Reproduce the records below in full and exactly, without their images.
─── Dataset excerpts ───
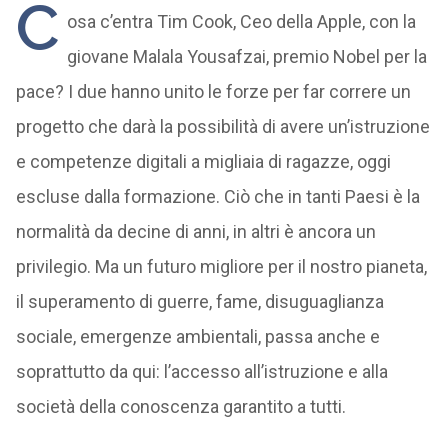
C
osa c’entra Tim Cook, Ceo della Apple, con la
giovane Malala Yousafzai, premio Nobel per la
pace? I due hanno unito le forze per far correre un
progetto che darà la possibilità di avere un’istruzione
e competenze digitali a migliaia di ragazze, oggi
escluse dalla formazione. Ciò che in tanti Paesi è la
normalità da decine di anni, in altri è ancora un
privilegio. Ma un futuro migliore per il nostro pianeta,
il superamento di guerre, fame, disuguaglianza
sociale, emergenze ambientali, passa anche e
soprattutto da qui: l’accesso all’istruzione e alla
società della conoscenza garantito a tutti.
───
▸ **Exercise response**
C
osa c’entra Tim Cook, Ceo della Apple, con la
giovane Malala Yousafzai, premio Nobel per la
pace? I due hanno unito le forze per far correre un
progetto che darà la possibilità di avere un’istruzione
e competenze digitali a migliaia di ragazze, oggi
escluse dalla formazione. Ciò che in tanti Paesi è la
normalità da decine di anni, in altri è ancora un
privilegio. Ma un futuro migliore per il nostro pianeta,
il superamento di guerre, fame, disuguaglianza
sociale, emergenze ambientali, passa anche e
soprattutto da qui: l’accesso all’istruzione e alla
società della conoscenza garantito a tutti.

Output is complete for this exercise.